The film, whose final version I caught this past week, is a skillfully setup, but bungled multi-character drama. Comparisons to Steven Soderbergh intermittently better “Traffic” will be made. If Soderbergh’s sprawling mosaic dealt with the drug crisis in America in ways both intimate and wide, Jarecki’s film, which tackles the current opioid epidemic ravaging through white america, is a throwaway drama with a very predictable connect between its half a dozen or so lead characters.

It turns out to be rather disappointing considering Jarecki’s last film was the above-average hedge fund drama “Arbitrage.” In “Crisis,” the writer-director is in over his head with the handful of storylines, and countless amount of characters unfurling before our eyes on-screen. Sadly, the screenwriting here is very predictable, one can predict many of the dramatic twists before they happen.

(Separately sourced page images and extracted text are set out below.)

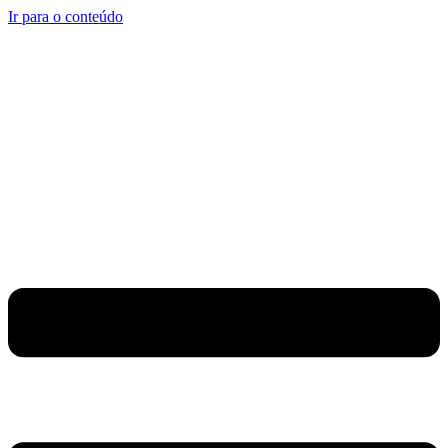
Ir para o conteúdo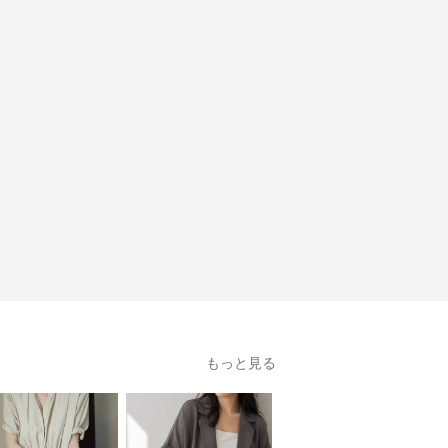
もっと見る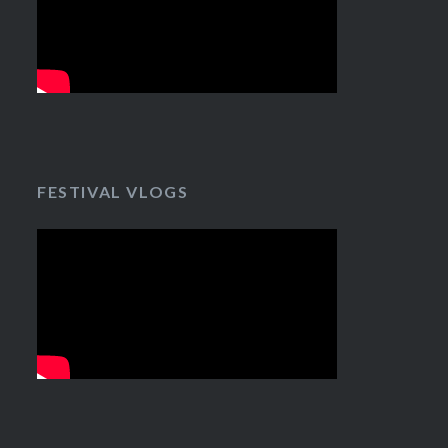
FESTIVAL VLOGS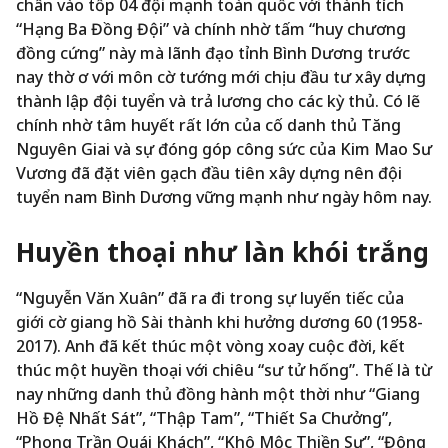
chân vào tốp 04 đội mạnh toàn quốc với thành tích
“Hạng Ba Đồng Đội” và chính nhờ tấm “huy chương
đồng cứng” này mà lãnh đạo tỉnh Bình Dương trước
nay thờ ơ với môn cờ tướng mới chịu đầu tư xây dựng
thành lập đội tuyển và trả lương cho các kỳ thủ. Có lẽ
chính nhờ tâm huyết rất lớn của cố danh thủ Tăng
Nguyên Giai và sự đóng góp công sức của Kim Mao Sư
Vương đã đặt viên gạch đầu tiên xây dựng nên đội
tuyển nam Bình Dương vững mạnh như ngày hôm nay.
Huyền thoại như làn khói trắng
“Nguyễn Văn Xuân” đã ra đi trong sự luyến tiếc của
giới cờ giang hồ Sài thành khi hưởng dương 60 (1958-
2017). Anh đã kết thúc một vòng xoay cuộc đời, kết
thúc một huyền thoại với chiêu “sư tử hống”. Thế là từ
nay những danh thủ đồng hành một thời như “Giang
Hồ Đệ Nhất Sát”, “Thập Tam”, “Thiết Sa Chưởng”,
“Phong Trần Quái Khách”, “Khô Mộc Thiền Sư”, “Đông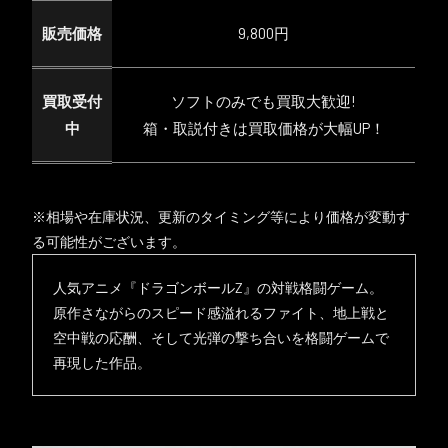
販売価格
9,800円
買取受付
ソフトのみでも買取大歓迎!
中
箱・取説付きは買取価格が大幅UP！
※相場や在庫状況、更新のタイミング等により価格が変動す
る可能性がございます。
人気アニメ『ドラゴンボールZ』の対戦格闘ゲーム。
原作さながらのスピード感溢れるファイト、地上戦と
空中戦の応酬、そして光弾の撃ち合いを格闘ゲームで
再現した作品。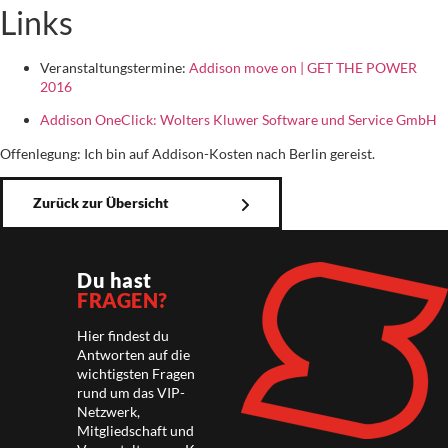
Links
Veranstaltungstermine:
Addison move on | GET THE POWER
2016
Addison OneClick: Wolters Kluwer Software und Service GmbH
Offenlegung: Ich bin auf Addison-Kosten nach Berlin gereist.
Zurück zur Übersicht
Du hast
FRAGEN?
Hier findest du
Antworten auf die
wichtigsten Fragen
rund um das VIP-
Netzwerk,
Mitgliedschaft und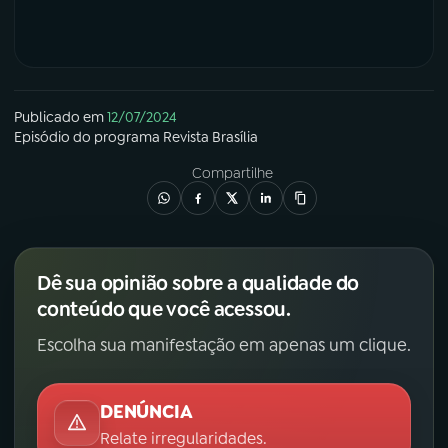
Publicado em
12/07/2024
Episódio
do programa
Revista Brasília
Compartilhe
Dê sua opinião sobre a qualidade do
conteúdo que você acessou.
Escolha sua manifestação em apenas um clique.
DENÚNCIA
Relate irregularidades.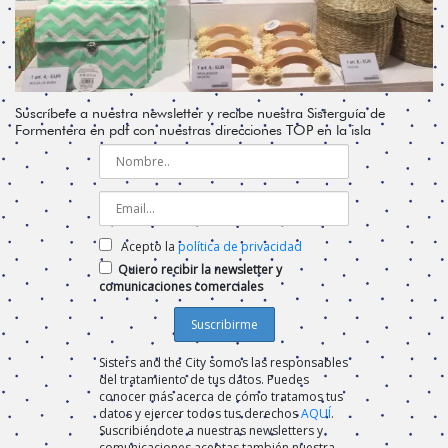
Suscríbete a nuestra newsletter y recibe nuestra Sisterguía de
Formentera en pdf con nuestras direcciones TOP en la isla
Acepto la
política de privacidad
Quiero recibir la newsletter y
comunicaciones comerciales
Sisters and the City somos las responsables
del tratamiento de tus datos. Puedes
conocer más acerca de cómo tratamos tus
datos y ejercer todos tus derechos
AQUÍ
.
Suscribiéndote a nuestras newsletters y
comunicaciones aceptas también nuestra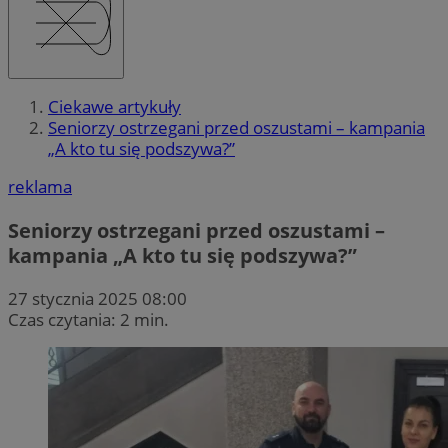
Ciekawe artykuły
Seniorzy ostrzegani przed oszustami – kampania
„A kto tu się podszywa?”
reklama
Seniorzy ostrzegani przed oszustami –
kampania „A kto tu się podszywa?”
27 stycznia 2025 08:00
Czas czytania: 2 min.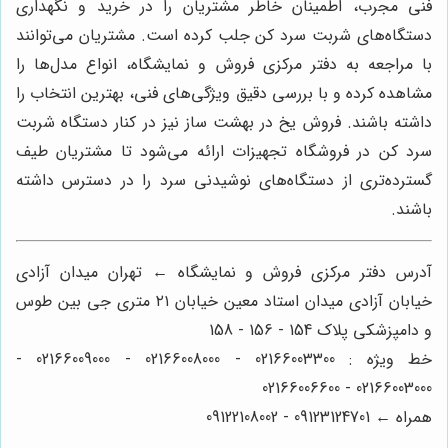
فنی مجرب، اطمینان خاطر مشتریان را در خرید و نگهداری
دستگاه‌های شربت سرد کن جلب کرده است. مشتریان می‌توانند
با مراجعه به دفتر مرکزی فروش و نمایشگاه، انواع مدل‌ها را
مشاهده کرده و با بررسی دقیق ویژگی‌های فنی، بهترین انتخاب را
داشته باشند. فروش یخ در بهشت ساز نیز در کنار دستگاه شربت
سرد کن در فروشگاه تجهیزات ارائه می‌شود تا مشتریان طیف
گسترده‌تری از دستگاه‌های نوشیدنی سرد را در دسترس داشته
باشند.
آدرس دفتر مرکزی فروش و نمایشگاه ← تهران میدان آزادی
خیابان آزادی میدان استاد معین خیابان ۲۱ متری جی بین طوس
و دامپزشکی پلاک 154 - 156 - 158
خط ویژه : 02166003300 - 02166008000 - 02166009000 -
02166003000 - 02166006600
همراه ← 09123124701 - 09122108002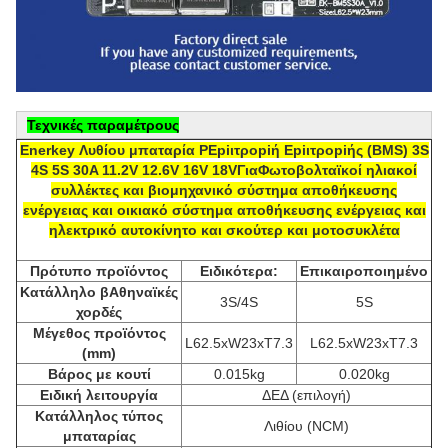
Τεχνικές παραμέτρους
Enerkey Λυθίου μπαταρία P
Εpiιτροpiή Εpiιτροpiής (
BMS) 3S
4S 5S 30A 11.2V 12.6V 16V 18V
Για
Φωτοβολταϊκοί ηλιακοί
συλλέκτες και βιομηχανικό σύστημα αποθήκευσης
ενέργειας και οικιακό σύστημα αποθήκευσης ενέργειας και
ηλεκτρικό αυτοκίνητο και σκούτερ και μοτοσυκλέτα
Πρότυπο προϊόντος
Ειδικότερα:
Επικαιροποιημένο
Κατάλληλο
β
Αθηναϊκές
3S/4S
5S
χορδές
Μέγεθος προϊόντος
L62.5xW23xT7.3
L62.5xW23xT7.3
(mm)
Βάρος με κουτί
0.015kg
0.020kg
Ειδική λειτουργία
ΔΕΔ (επιλογή)
Κατάλληλος τύπος
Λιθίου (NCM)
μπαταρίας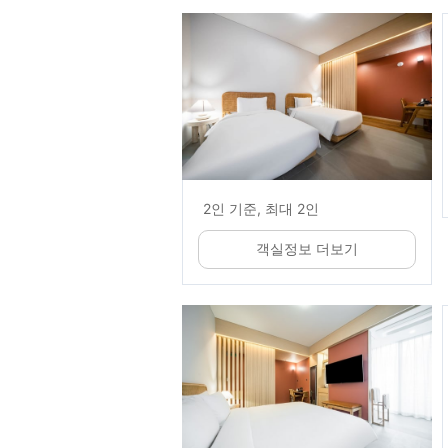
2인 기준, 최대 2인
객실정보 더보기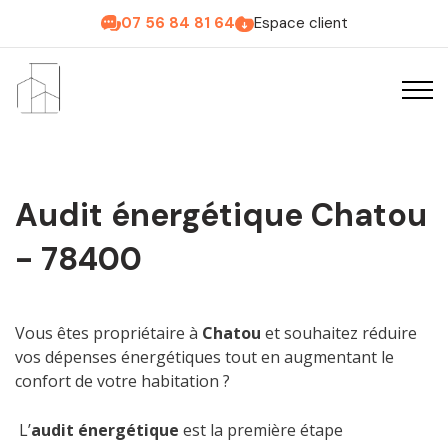
07 56 84 81 64
Espace client
Audit énergétique Chatou
- 78400
Vous êtes propriétaire à
Chatou
et souhaitez réduire
vos dépenses énergétiques tout en augmentant le
confort de votre habitation ?
L’
audit énergétique
est la première étape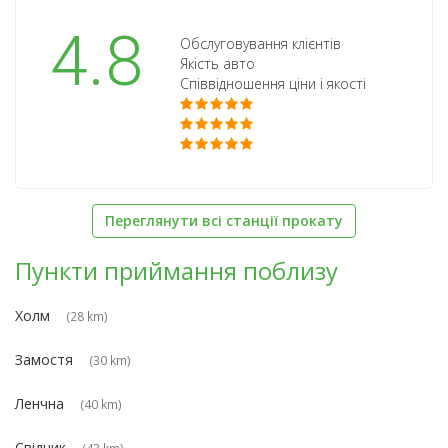
4.8
Обслуговування клієнтів
Якість авто
Співвідношення ціни і якості
Переглянути всі станції прокату
Пункти приймання поблизу
Холм
(28 km)
Замостя
(30 km)
Ленчна
(40 km)
Свідник
(43 km)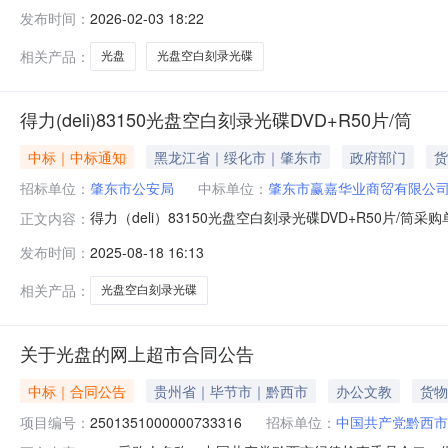
编号：2501351000000920655五、合同编号：52058
发布时间：
2026-02-03 18:22
光碟DVD-R50片/筒得力/deli3724,张30.008024002
相关产品：
光盘
光盘空白刻录光碟
得力(deli)83150光盘空白刻录光碟DVD+R50片/筒
中标｜中标通知
黑龙江省｜绥化市｜肇东市
政府部门
货
招标单位：
肇东市公安局
中标单位：
肇东市赢嘉华业商贸有限公
得力（deli）83150光盘空白刻录光碟DVD+R50片/筒采购
正文内容：
市赢嘉华业商贸有限公司参考链接:https://item.jd.com/1000305
发布时间：
2025-08-18 16:13
相关产品：
光盘空白刻录光碟
关于光盘的网上超市合同公告
中标｜合同公告
贵州省｜毕节市｜黔西市
办公文教
货物
项目编号：
2501351000000733316
招标单位：
中国共产党黔西市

It doesn’t help that this problematic film stars Armie Hammer, an actor plagued by real-life controversy at the moment, playing a DEA agent running an undercover operation to bring down French-Canadian and Armenian drug syndicates. Gary Oldman is a Michigan University professor who discovers that a big pharma company his research lab works for may be covering up a botched study of a new opioid drug set to be available in the market. Meanwhile, Evangeline Lilly is a mother who suddenly loses her son to a drug overdose, but wonders if he was actually murdered.

Other characters come and go in this drama, but they all turn out like filler cardboard-cut props rather than fully-fleshed and humane people. Although Jarecki’s agenda is admirable, any film tackling as important an American issue as the opioid crisis deserves credit for righteous intentions, but the resulting drama feels generic and like stepping on a foot load of cement — it never moves.

Cycling between each story and its characters, it all feels methodical rather than effortless, as if the characters are being used as chess pieces to advance a narrative rather than being concisely sketched out. After fully watching its 120 minutes, it’s hard not to see why Jarecki’s misbegotten epic was delayed for such a long time.